Around 7, we pulled up to the car park and stepping off the bus, I caught my first glimpse of the mountains. Yikes.
Here is the layout of the hike:
And so at 1000 meters, we began…
The first leg from the car park to Soda Springs took an hour. It was supposed to be easy, and if you struggled with it, they advised you to turn back. I was fine for a while but as soon as the incline started, I had a harder time. I was already annoyed with my heavy backpack so at Soda Springs I ate an apple and drank some water simply to reduce some weight! But I needed the hydration anyway.
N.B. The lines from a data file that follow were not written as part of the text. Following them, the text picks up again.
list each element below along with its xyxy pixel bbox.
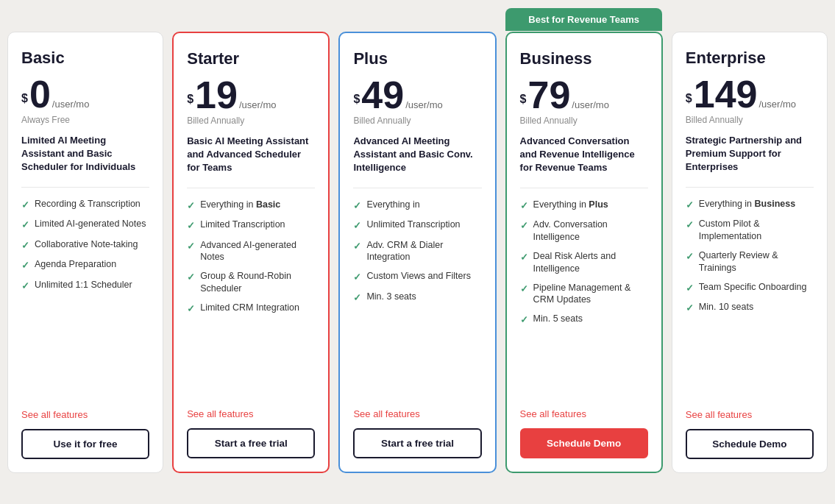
check-icon: ✓ [21, 280, 29, 293]
list-item: ✓Deal Risk Alerts and Intelligence [520, 250, 648, 275]
features-list-basic: ✓Recording & Transcription✓Limited AI-ge… [21, 198, 149, 399]
price-per-business: /user/mo [572, 100, 609, 110]
plan-card-basic: Basic$0/user/moAlways FreeLimited AI Mee… [7, 32, 163, 473]
feature-text: Group & Round-Robin Scheduler [200, 270, 315, 295]
price-row-starter: $19/user/mo [187, 76, 315, 114]
feature-text: Quarterly Review & Trainings [699, 249, 814, 274]
check-icon: ✓ [187, 271, 195, 284]
plan-name-enterprise: Enterprise [686, 49, 814, 68]
price-dollar-sign: $ [21, 93, 28, 104]
check-icon: ✓ [21, 239, 29, 252]
list-item: ✓Unlimited 1:1 Scheduler [21, 279, 149, 293]
divider [686, 187, 814, 188]
plan-name-basic: Basic [21, 49, 149, 68]
list-item: ✓Team Specific Onboarding [686, 281, 814, 295]
feature-text: Custom Pilot & Implementation [699, 218, 814, 243]
plan-description-plus: Advanced AI Meeting Assistant and Basic … [353, 135, 481, 176]
cta-button-starter[interactable]: Start a free trial [187, 428, 315, 458]
check-icon: ✓ [353, 199, 361, 213]
see-features-link-basic[interactable]: See all features [21, 409, 149, 420]
cta-button-basic[interactable]: Use it for free [21, 429, 149, 459]
feature-text: Everything in Basic [200, 199, 280, 211]
price-dollar-sign: $ [353, 93, 360, 105]
features-list-enterprise: ✓Everything in Business✓Custom Pilot & I… [686, 198, 814, 399]
feature-text: Everything in Business [699, 198, 795, 210]
list-item: ✓Everything in [353, 199, 481, 213]
check-icon: ✓ [686, 302, 694, 315]
price-row-business: $79/user/mo [520, 76, 648, 114]
see-features-link-business[interactable]: See all features [520, 408, 648, 419]
list-item: ✓Quarterly Review & Trainings [686, 249, 814, 274]
list-item: ✓Adv. CRM & Dialer Integration [353, 239, 481, 264]
features-list-plus: ✓Everything in ✓Unlimited Transcription✓… [353, 199, 481, 398]
feature-text: Min. 3 seats [366, 291, 416, 303]
billing-info-starter: Billed Annually [187, 116, 315, 126]
feature-text: Unlimited Transcription [366, 219, 460, 231]
check-icon: ✓ [187, 199, 195, 213]
feature-text: Custom Views and Filters [366, 270, 471, 283]
feature-text: Min. 10 seats [699, 301, 753, 313]
check-icon: ✓ [353, 271, 361, 284]
feature-text: Pipeline Management & CRM Updates [533, 282, 648, 307]
feature-text: Advanced AI-generated Notes [200, 239, 315, 264]
check-icon: ✓ [187, 240, 195, 253]
feature-text: Limited CRM Integration [200, 302, 299, 314]
feature-text: Limited AI-generated Notes [35, 218, 146, 230]
feature-text: Adv. CRM & Dialer Integration [366, 239, 481, 264]
list-item: ✓Limited Transcription [187, 219, 315, 233]
feature-text: Everything in Plus [533, 199, 608, 211]
price-dollar-sign: $ [520, 93, 527, 105]
price-dollar-sign: $ [686, 93, 692, 104]
check-icon: ✓ [520, 251, 528, 264]
check-icon: ✓ [353, 219, 361, 233]
plan-name-business: Business [520, 49, 648, 68]
feature-text: Adv. Conversation Intelligence [533, 219, 648, 244]
pricing-container: Basic$0/user/moAlways FreeLimited AI Mee… [7, 32, 828, 473]
plan-card-plus: Plus$49/user/moBilled AnnuallyAdvanced A… [338, 32, 496, 473]
feature-text: Collaborative Note-taking [35, 238, 138, 251]
price-row-basic: $0/user/mo [21, 75, 149, 113]
divider [187, 188, 315, 188]
price-per-enterprise: /user/mo [758, 99, 796, 109]
divider [353, 188, 481, 188]
price-per-plus: /user/mo [405, 100, 443, 110]
list-item: ✓Unlimited Transcription [353, 219, 481, 233]
feature-text: Unlimited 1:1 Scheduler [35, 279, 132, 291]
divider [520, 188, 648, 188]
cta-button-plus[interactable]: Start a free trial [353, 428, 481, 458]
price-amount-basic: 0 [29, 75, 51, 113]
plan-card-starter: Starter$19/user/moBilled AnnuallyBasic A… [172, 32, 330, 473]
list-item: ✓Group & Round-Robin Scheduler [187, 270, 315, 295]
price-amount-business: 79 [528, 76, 571, 114]
plan-description-enterprise: Strategic Partnership and Premium Suppor… [686, 134, 814, 175]
plan-card-enterprise: Enterprise$149/user/moBilled AnnuallyStr… [672, 32, 828, 473]
see-features-link-enterprise[interactable]: See all features [686, 409, 814, 420]
plan-description-basic: Limited AI Meeting Assistant and Basic S… [21, 134, 149, 175]
divider [21, 187, 149, 188]
list-item: ✓Limited AI-generated Notes [21, 218, 149, 232]
feature-text: Recording & Transcription [35, 198, 141, 210]
list-item: ✓Everything in Business [686, 198, 814, 212]
price-amount-starter: 19 [195, 76, 238, 114]
cta-button-enterprise[interactable]: Schedule Demo [686, 429, 814, 459]
check-icon: ✓ [21, 199, 29, 212]
price-row-plus: $49/user/mo [353, 76, 481, 114]
see-features-link-starter[interactable]: See all features [187, 408, 315, 419]
features-list-starter: ✓Everything in Basic✓Limited Transcripti… [187, 199, 315, 398]
price-row-enterprise: $149/user/mo [686, 75, 814, 113]
best-for-badge: Best for Revenue Teams [505, 8, 662, 31]
check-icon: ✓ [520, 199, 528, 213]
list-item: ✓Everything in Basic [187, 199, 315, 213]
check-icon: ✓ [187, 302, 195, 316]
price-dollar-sign: $ [187, 93, 193, 105]
price-per-starter: /user/mo [239, 100, 277, 110]
check-icon: ✓ [686, 282, 694, 295]
billing-info-business: Billed Annually [520, 116, 648, 126]
check-icon: ✓ [686, 199, 694, 212]
list-item: ✓Min. 10 seats [686, 301, 814, 315]
cta-button-business[interactable]: Schedule Demo [520, 428, 648, 458]
feature-text: Deal Risk Alerts and Intelligence [533, 250, 648, 275]
billing-info-plus: Billed Annually [353, 116, 481, 126]
see-features-link-plus[interactable]: See all features [353, 408, 481, 419]
check-icon: ✓ [21, 259, 29, 272]
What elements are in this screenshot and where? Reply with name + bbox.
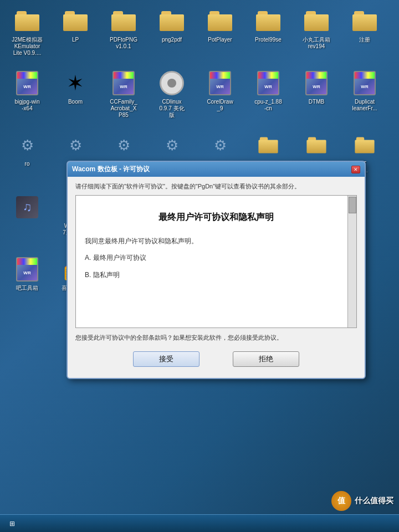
accept-button[interactable]: 接受 <box>133 351 200 367</box>
dialog-close-button[interactable]: ✕ <box>351 166 360 173</box>
eula-body-text: 我同意最终用户许可协议和隐私声明。 <box>85 236 347 247</box>
scrollbar-thumb[interactable] <box>349 197 356 213</box>
dialog-overlay: Wacom 数位板 - 许可协议 ✕ 请仔细阅读下面的"软件许可协议"。按键盘的… <box>0 0 399 532</box>
reject-button[interactable]: 拒绝 <box>233 351 299 367</box>
eula-section-a: A. 最终用户许可协议 <box>85 252 347 263</box>
dialog-text-area[interactable]: 最终用户许可协议和隐私声明 我同意最终用户许可协议和隐私声明。 A. 最终用户许… <box>75 195 357 328</box>
scrollbar[interactable] <box>347 196 356 328</box>
dialog-buttons: 接受 拒绝 <box>75 348 357 372</box>
eula-title: 最终用户许可协议和隐私声明 <box>85 210 347 224</box>
dialog-accept-text: 您接受此许可协议中的全部条款吗？如果想安装此软件，您必须接受此协议。 <box>75 334 357 342</box>
taskbar-items: ⊞ <box>0 517 399 530</box>
dialog-controls: ✕ <box>351 166 360 173</box>
dialog-title: Wacom 数位板 - 许可协议 <box>72 165 150 174</box>
dialog-instruction: 请仔细阅读下面的"软件许可协议"。按键盘的"PgDn"键可以查看协议书的其余部分… <box>75 182 357 191</box>
eula-section-b: B. 隐私声明 <box>85 269 347 280</box>
dialog-titlebar: Wacom 数位板 - 许可协议 ✕ <box>68 162 365 177</box>
dialog-content: 请仔细阅读下面的"软件许可协议"。按键盘的"PgDn"键可以查看协议书的其余部分… <box>68 177 365 378</box>
watermark: 值 什么值得买 <box>331 491 393 511</box>
dialog-eula-content: 最终用户许可协议和隐私声明 我同意最终用户许可协议和隐私声明。 A. 最终用户许… <box>85 210 347 280</box>
start-button[interactable]: ⊞ <box>6 517 19 530</box>
watermark-symbol: 值 <box>331 491 351 511</box>
license-dialog: Wacom 数位板 - 许可协议 ✕ 请仔细阅读下面的"软件许可协议"。按键盘的… <box>66 161 366 379</box>
taskbar: ⊞ <box>0 514 399 532</box>
watermark-text: 什么值得买 <box>355 496 393 506</box>
desktop: J2ME模拟器KEmulatorLite V0.9.... LP PDFtoPN… <box>0 0 399 532</box>
eula-body: 我同意最终用户许可协议和隐私声明。 A. 最终用户许可协议 B. 隐私声明 <box>85 236 347 280</box>
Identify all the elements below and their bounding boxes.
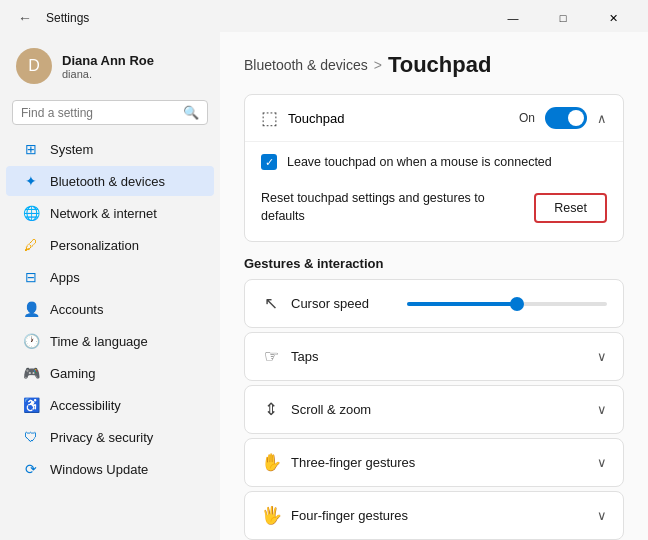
scroll-zoom-label: Scroll & zoom [291, 402, 371, 417]
touchpad-title: Touchpad [288, 111, 344, 126]
reset-row: Reset touchpad settings and gestures to … [261, 182, 607, 229]
reset-text: Reset touchpad settings and gestures to … [261, 190, 521, 225]
personalization-icon: 🖊 [22, 237, 40, 253]
taps-card: ☞ Taps ∨ [244, 332, 624, 381]
cursor-speed-card: ↖ Cursor speed [244, 279, 624, 328]
user-email: diana. [62, 68, 154, 80]
close-button[interactable]: ✕ [590, 6, 636, 30]
checkbox-label: Leave touchpad on when a mouse is connec… [287, 155, 552, 169]
user-text: Diana Ann Roe diana. [62, 53, 154, 80]
breadcrumb: Bluetooth & devices > Touchpad [244, 52, 624, 78]
sidebar-item-gaming[interactable]: 🎮 Gaming [6, 358, 214, 388]
three-finger-left: ✋ Three-finger gestures [261, 452, 415, 473]
checkbox-row[interactable]: ✓ Leave touchpad on when a mouse is conn… [261, 142, 607, 182]
window-title: Settings [46, 11, 89, 25]
search-input[interactable] [21, 106, 177, 120]
time-icon: 🕐 [22, 333, 40, 349]
cursor-speed-left: ↖ Cursor speed [261, 293, 369, 314]
four-finger-left: 🖐 Four-finger gestures [261, 505, 408, 526]
scroll-zoom-icon: ⇕ [261, 399, 281, 420]
search-box[interactable]: 🔍 [12, 100, 208, 125]
slider-thumb [510, 297, 524, 311]
sidebar-item-apps[interactable]: ⊟ Apps [6, 262, 214, 292]
sidebar-item-accessibility[interactable]: ♿ Accessibility [6, 390, 214, 420]
taps-label: Taps [291, 349, 318, 364]
cursor-icon: ↖ [261, 293, 281, 314]
touchpad-card-body: ✓ Leave touchpad on when a mouse is conn… [245, 141, 623, 241]
accounts-icon: 👤 [22, 301, 40, 317]
sidebar-item-personalization[interactable]: 🖊 Personalization [6, 230, 214, 260]
search-icon: 🔍 [183, 105, 199, 120]
taps-icon: ☞ [261, 346, 281, 367]
title-bar-controls: — □ ✕ [490, 6, 636, 30]
touchpad-card-header[interactable]: ⬚ Touchpad On ∧ [245, 95, 623, 141]
apps-icon: ⊟ [22, 269, 40, 285]
username: Diana Ann Roe [62, 53, 154, 68]
cursor-speed-row[interactable]: ↖ Cursor speed [245, 280, 623, 327]
title-bar-left: ← Settings [12, 8, 89, 28]
card-right: On ∧ [519, 107, 607, 129]
three-finger-card: ✋ Three-finger gestures ∨ [244, 438, 624, 487]
network-icon: 🌐 [22, 205, 40, 221]
scroll-zoom-chevron-icon: ∨ [597, 402, 607, 417]
scroll-zoom-card: ⇕ Scroll & zoom ∨ [244, 385, 624, 434]
reset-button[interactable]: Reset [534, 193, 607, 223]
slider-fill [407, 302, 517, 306]
user-info[interactable]: D Diana Ann Roe diana. [0, 40, 220, 96]
three-finger-chevron-icon: ∨ [597, 455, 607, 470]
slider-track [407, 302, 607, 306]
touchpad-card: ⬚ Touchpad On ∧ ✓ Leave touchpad on when [244, 94, 624, 242]
four-finger-label: Four-finger gestures [291, 508, 408, 523]
breadcrumb-parent: Bluetooth & devices [244, 57, 368, 73]
cursor-speed-slider[interactable] [407, 302, 607, 306]
check-icon: ✓ [265, 156, 274, 169]
sidebar-item-privacy[interactable]: 🛡 Privacy & security [6, 422, 214, 452]
four-finger-row[interactable]: 🖐 Four-finger gestures ∨ [245, 492, 623, 539]
sidebar-item-accounts[interactable]: 👤 Accounts [6, 294, 214, 324]
touchpad-toggle[interactable] [545, 107, 587, 129]
main-content: Bluetooth & devices > Touchpad ⬚ Touchpa… [220, 32, 648, 540]
maximize-button[interactable]: □ [540, 6, 586, 30]
three-finger-icon: ✋ [261, 452, 281, 473]
leave-touchpad-checkbox[interactable]: ✓ [261, 154, 277, 170]
breadcrumb-current: Touchpad [388, 52, 491, 78]
sidebar-item-bluetooth[interactable]: ✦ Bluetooth & devices [6, 166, 214, 196]
card-header-left: ⬚ Touchpad [261, 107, 344, 129]
four-finger-card: 🖐 Four-finger gestures ∨ [244, 491, 624, 540]
scroll-zoom-row[interactable]: ⇕ Scroll & zoom ∨ [245, 386, 623, 433]
toggle-knob [568, 110, 584, 126]
sidebar-item-windows-update[interactable]: ⟳ Windows Update [6, 454, 214, 484]
system-icon: ⊞ [22, 141, 40, 157]
three-finger-label: Three-finger gestures [291, 455, 415, 470]
taps-row[interactable]: ☞ Taps ∨ [245, 333, 623, 380]
accessibility-icon: ♿ [22, 397, 40, 413]
gaming-icon: 🎮 [22, 365, 40, 381]
sidebar-item-network[interactable]: 🌐 Network & internet [6, 198, 214, 228]
three-finger-row[interactable]: ✋ Three-finger gestures ∨ [245, 439, 623, 486]
privacy-icon: 🛡 [22, 429, 40, 445]
bluetooth-icon: ✦ [22, 173, 40, 189]
sidebar-item-system[interactable]: ⊞ System [6, 134, 214, 164]
avatar: D [16, 48, 52, 84]
cursor-speed-label: Cursor speed [291, 296, 369, 311]
sidebar: D Diana Ann Roe diana. 🔍 ⊞ System ✦ Blue… [0, 32, 220, 540]
back-button[interactable]: ← [12, 8, 38, 28]
title-bar: ← Settings — □ ✕ [0, 0, 648, 32]
breadcrumb-separator: > [374, 57, 382, 73]
toggle-label: On [519, 111, 535, 125]
four-finger-icon: 🖐 [261, 505, 281, 526]
touchpad-icon: ⬚ [261, 107, 278, 129]
gestures-section-title: Gestures & interaction [244, 256, 624, 271]
windows-update-icon: ⟳ [22, 461, 40, 477]
minimize-button[interactable]: — [490, 6, 536, 30]
touchpad-chevron-up-icon: ∧ [597, 111, 607, 126]
scroll-zoom-left: ⇕ Scroll & zoom [261, 399, 371, 420]
four-finger-chevron-icon: ∨ [597, 508, 607, 523]
app-body: D Diana Ann Roe diana. 🔍 ⊞ System ✦ Blue… [0, 32, 648, 540]
taps-chevron-icon: ∨ [597, 349, 607, 364]
taps-left: ☞ Taps [261, 346, 318, 367]
sidebar-item-time[interactable]: 🕐 Time & language [6, 326, 214, 356]
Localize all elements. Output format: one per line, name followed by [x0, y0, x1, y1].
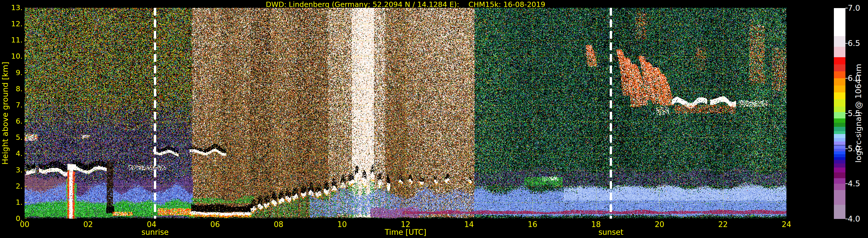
x-tick-label: 20	[642, 220, 677, 229]
colorbar-segment	[834, 157, 845, 160]
colorbar-tick-mark	[845, 8, 848, 8]
x-tick-label: 14	[452, 220, 487, 229]
colorbar-segment	[834, 64, 845, 71]
colorbar-segment	[834, 123, 845, 127]
y-tick-label: 7.	[0, 101, 23, 109]
x-tick-label: 04	[134, 220, 169, 229]
colorbar-segment	[834, 145, 845, 149]
y-tick-label: 10.	[0, 53, 23, 60]
x-tick-label: 12	[388, 220, 423, 229]
colorbar-segment	[834, 164, 845, 168]
x-axis-label: Time [UTC]	[362, 228, 449, 237]
colorbar-segment	[834, 107, 845, 112]
colorbar-segment	[834, 141, 845, 145]
colorbar-tick-mark	[845, 219, 848, 219]
y-tick-label: 2.	[0, 182, 23, 190]
y-tick-label: 13.	[0, 4, 23, 11]
sunrise-label: sunrise	[123, 228, 187, 237]
colorbar-segment	[834, 57, 845, 64]
colorbar-tick-mark	[845, 78, 848, 78]
colorbar-segment	[834, 184, 845, 190]
colorbar-segment	[834, 151, 845, 154]
y-tick-label: 6.	[0, 117, 23, 125]
y-tick-label: 9.	[0, 69, 23, 76]
y-tick-label: 1.	[0, 199, 23, 206]
colorbar-segment	[834, 154, 845, 157]
x-tick-label: 02	[71, 220, 105, 229]
colorbar-segment	[834, 172, 845, 178]
y-tick-label: 8.	[0, 85, 23, 93]
colorbar-segment	[834, 86, 845, 93]
x-tick-label: 24	[769, 220, 804, 229]
y-tick-label: 3.	[0, 166, 23, 174]
colorbar-segment	[834, 134, 845, 138]
colorbar-tick-mark	[845, 183, 848, 184]
colorbar-segment	[834, 36, 845, 47]
colorbar	[834, 8, 845, 219]
x-tick-label: 08	[261, 220, 296, 229]
x-tick-label: 18	[579, 220, 614, 229]
sunset-label: sunset	[579, 228, 643, 237]
colorbar-segment	[834, 160, 845, 164]
colorbar-segment	[834, 131, 845, 134]
colorbar-axis-label: log(rc-signal) @ 1064 nm	[854, 8, 865, 219]
colorbar-segment	[834, 118, 845, 123]
colorbar-segment	[834, 93, 845, 99]
y-tick-label: 11.	[0, 36, 23, 44]
colorbar-segment	[834, 71, 845, 78]
colorbar-segment	[834, 168, 845, 172]
colorbar-segment	[834, 190, 845, 205]
colorbar-segment	[834, 149, 845, 151]
colorbar-segment	[834, 78, 845, 85]
y-tick-label: 12.	[0, 20, 23, 28]
colorbar-segment	[834, 138, 845, 141]
x-tick-label: 22	[706, 220, 740, 229]
colorbar-tick-mark	[845, 148, 848, 149]
colorbar-segment	[834, 127, 845, 131]
colorbar-segment	[834, 112, 845, 118]
ceilometer-heatmap-canvas	[25, 8, 786, 219]
x-tick-label: 10	[325, 220, 360, 229]
colorbar-tick-mark	[845, 113, 848, 114]
colorbar-segment	[834, 47, 845, 58]
colorbar-segment	[834, 8, 845, 36]
x-tick-label: 16	[515, 220, 550, 229]
colorbar-segment	[834, 99, 845, 106]
x-tick-label: 06	[198, 220, 232, 229]
ceilometer-quicklook-figure: DWD: Lindenberg (Germany; 52.2094 N / 14…	[0, 0, 868, 238]
x-tick-label: 00	[7, 220, 42, 229]
y-tick-label: 5.	[0, 134, 23, 141]
colorbar-tick-mark	[845, 43, 848, 44]
colorbar-segment	[834, 178, 845, 184]
figure-title: DWD: Lindenberg (Germany; 52.2094 N / 14…	[25, 0, 786, 9]
y-tick-label: 4.	[0, 150, 23, 157]
colorbar-segment	[834, 205, 845, 219]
I met up with Franzi again here.
From here we started up the side of Mount Ngauruhoe aka Mount Doom from Lord of the Rings. This stretch was called Devil’s Staircase, and it truly was hell. I had to stop and rest every 5 minutes, and I eventually sent Franzi on ahead as I was holding her back. Finally I stopped for a bit longer and had a banana because my legs were burning and I didn’t want cramps! I seriously contemplated turning around. How was I going to go for a whole day? Little did I know, I was just a few steps from the top. I repeated Phillipians 4:13 to myself and reached the South Crater at 9:15. What a relief. 2 hours/6.4 kilometers down!
Then I realized the trail went up that slope on the left. Oh boy. This section also took about an hour, but luckily it didn’t feel as long. The path was narrower and the rocks looser, so I was forced to focus my energy into not falling off the mountain which made me forget how much my legs burned!
Around 10:30, I reached the peak overlooking the Red Crater and the Emerald Lakes – the highest point of the day. I was in awe. The view was breathtaking in every direction, and I couldn’t believe how far I had come. “Okay, this was definitely worth it,” I thought to myself. Pictures don’t do it justice.
I was so happy to have reached a descent, but it was actually pretty difficult. It was all loose volcanic, sandy, rock and I slid the whole way down. Plus, the geothermal lakes STUNK.
It was now 11 a.m. and I had gone about 11 kilometers. I stopped here to refuel amd reflect on my accomplishment thus far.
Hard to believe I was all the way up on that right peak. I was really proud of myself at this point, and my body was feeling strong. I had prepared my snacks well. I could’ve finished right then, but I still had 8 kilometers to go.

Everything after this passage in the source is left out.